All participants are in the process of tangibly advancing open policies within their organizations. For example, sparked in part by one of the homework assignments from the program, one foundation resurfaced their previously ‘dormant’ open science policy and is now in the process of updating it, hoping to make research sharing practices a scorable part of their applications. Another foundation said they had previously been considering an open policy only for their science program, but after internally presenting some ideas gleaned from our curriculum, leadership encouraged them to expand the policy to apply organization-wide. Importantly, many of the proposed policies go beyond article sharing to include other practices such as data and protocol sharing. This is an encouraging development, and suggests we could expand the program curriculum from open access to open research more broadly. 

We believe one of the crucial factors that led to the success of this pilot was the hands-on, engagement-based nature of the program. Cohort members expressed that being able to ask questions and talk through concerns, with both coordinators and peers, was helpful in shaping their thinking. Monthly calls provided regular checkpoints, open email channels meant members could send questions or ask for guidance asynchronously, and 1:1 calls provided opportunities for personalized feedback and support. In the future, it will be important to keep these aspects of the program.

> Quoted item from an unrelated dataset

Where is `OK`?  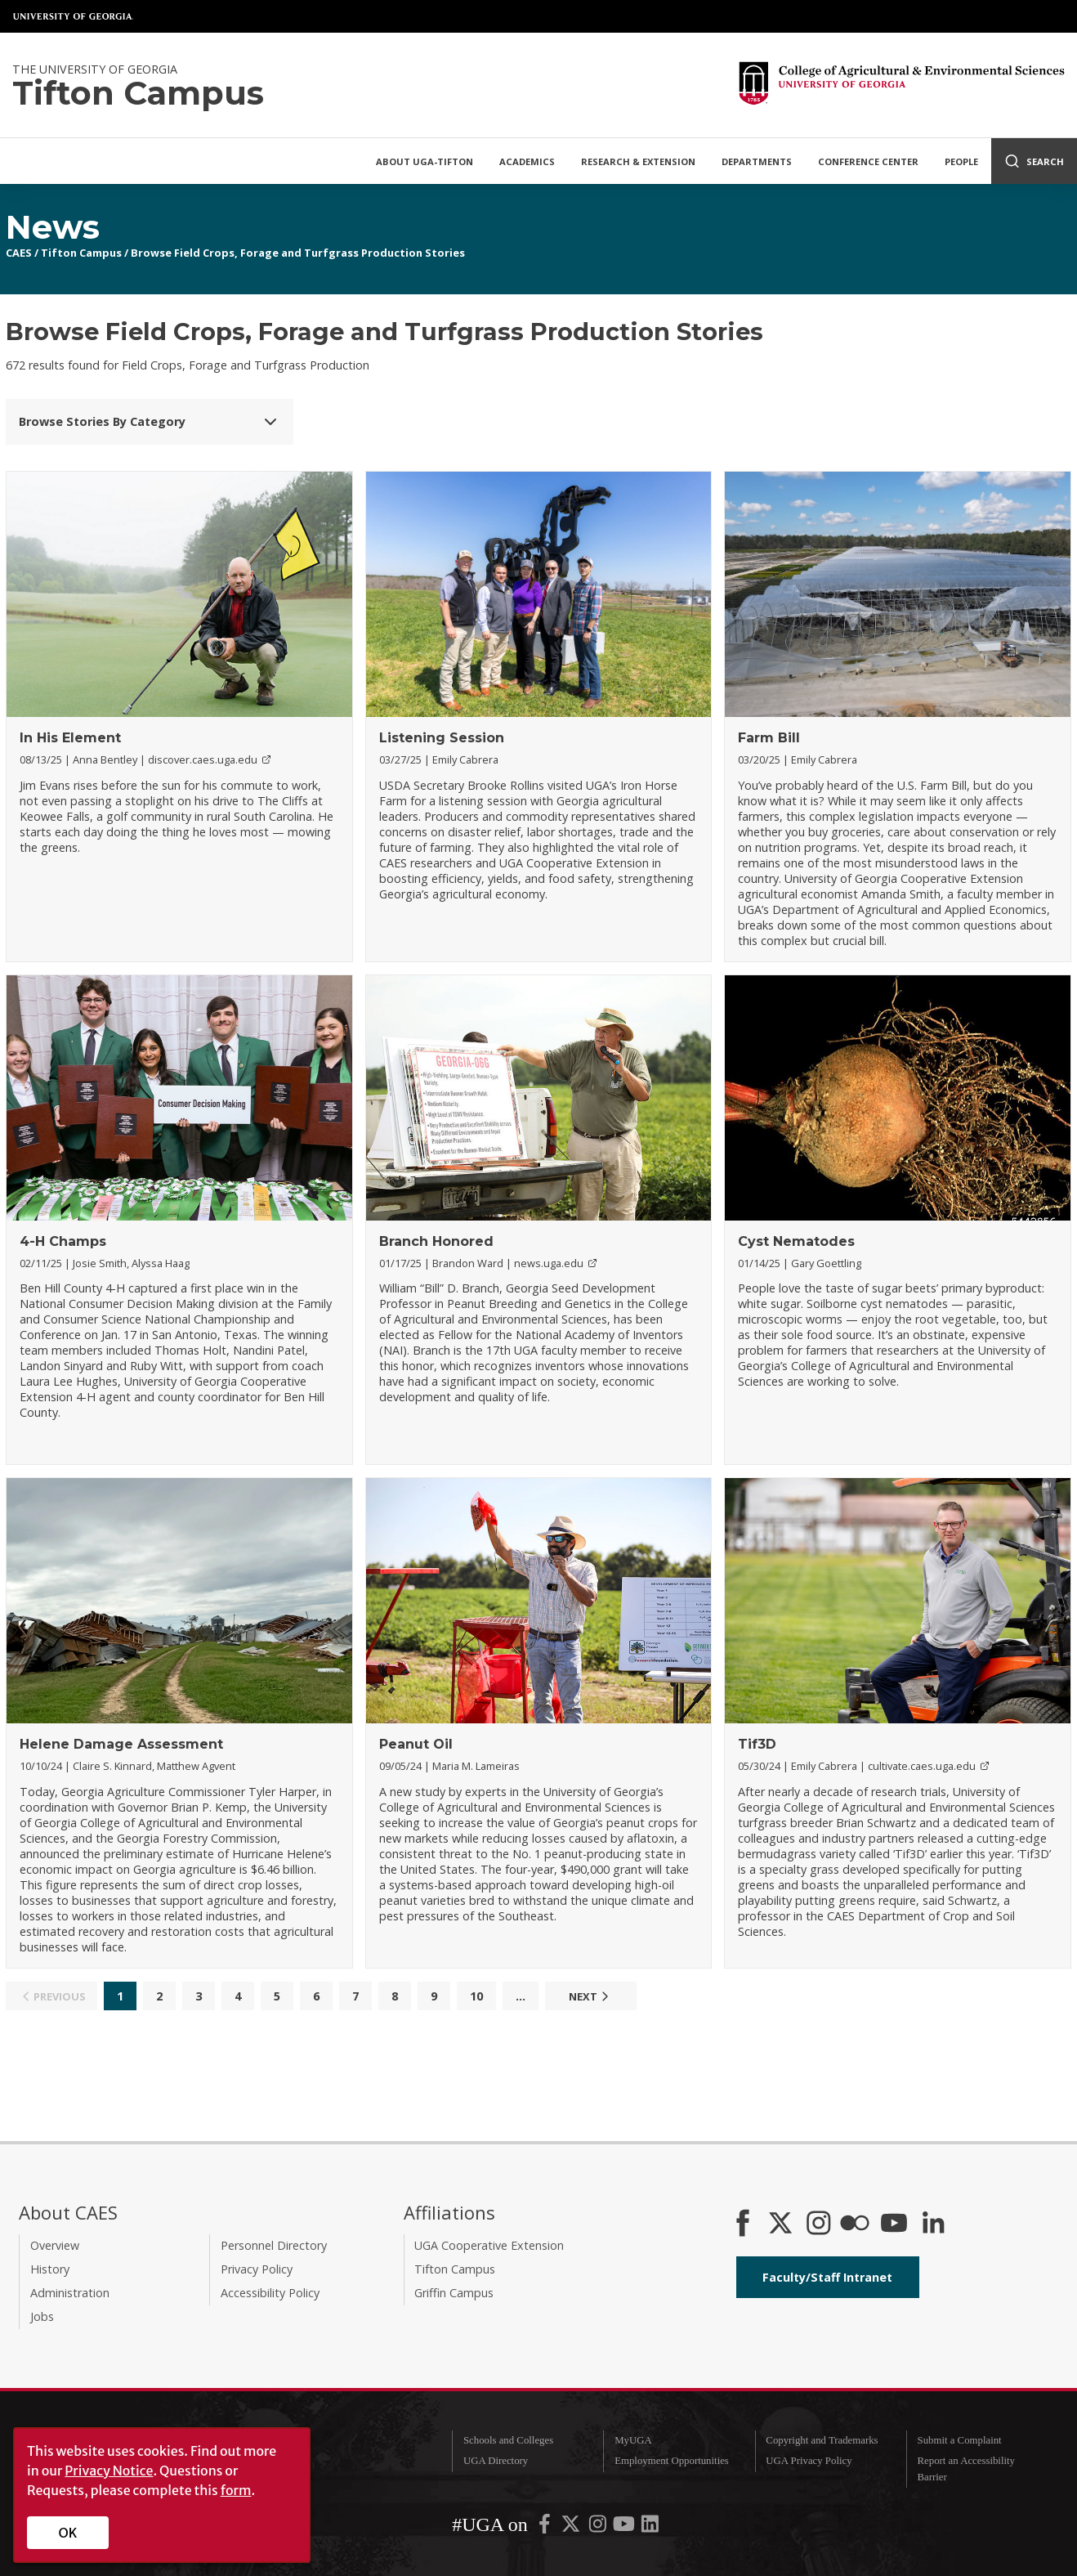 OK is located at coordinates (68, 2532).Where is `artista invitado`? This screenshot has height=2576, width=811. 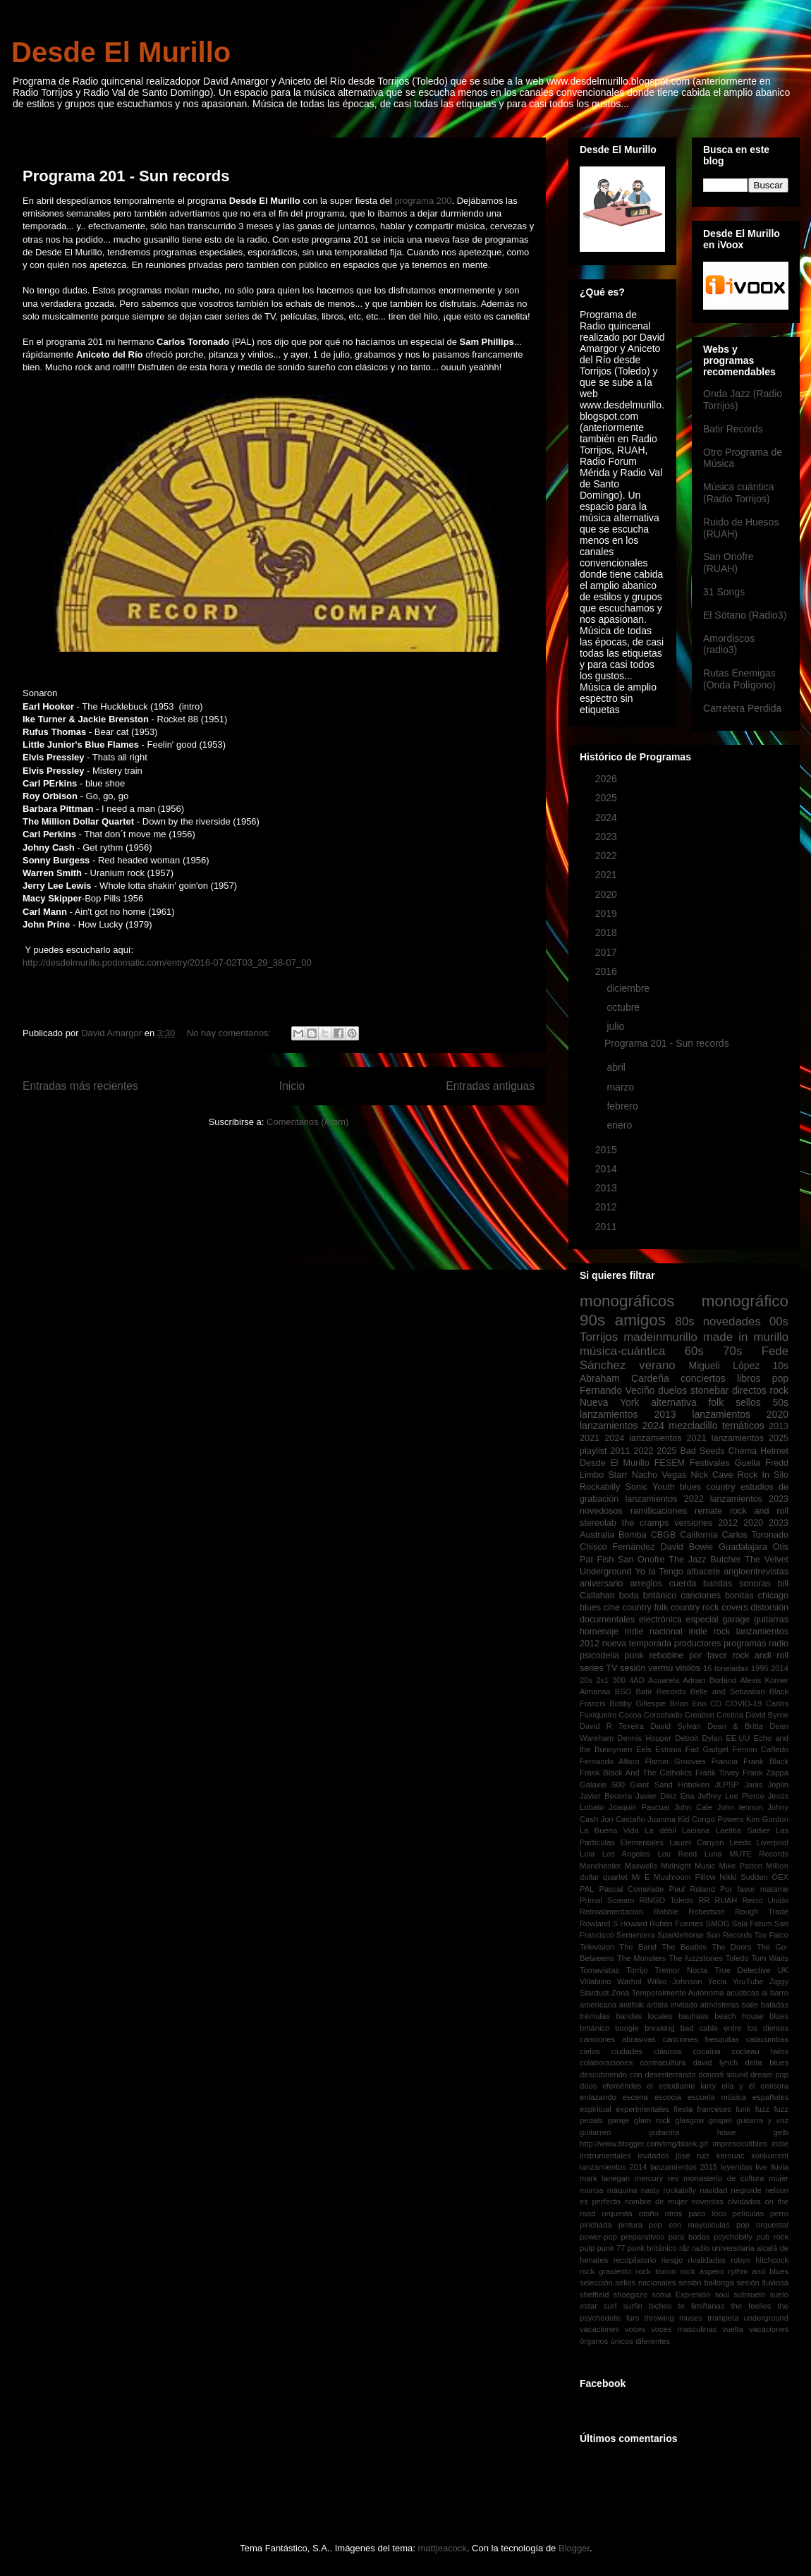
artista invitado is located at coordinates (672, 2004).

The ORFG plans to recruit another cohort to repeat the program in 2022 with additional funders. In the meantime, we have made the program curriculum and presentations publicly available via Open Science Framework under an open license to allow reuse. We are also thinking about ways we can string homework and readings together in a more structured way that might allow funders to follow along and use these tools independently to develop policy. While we believe that engagement is a crucial element of the program, some funders may not be able to participate in a cohort for various reasons. Public resources allow us to share information and strategies beyond the cohort and potentially broaden the impact of the program.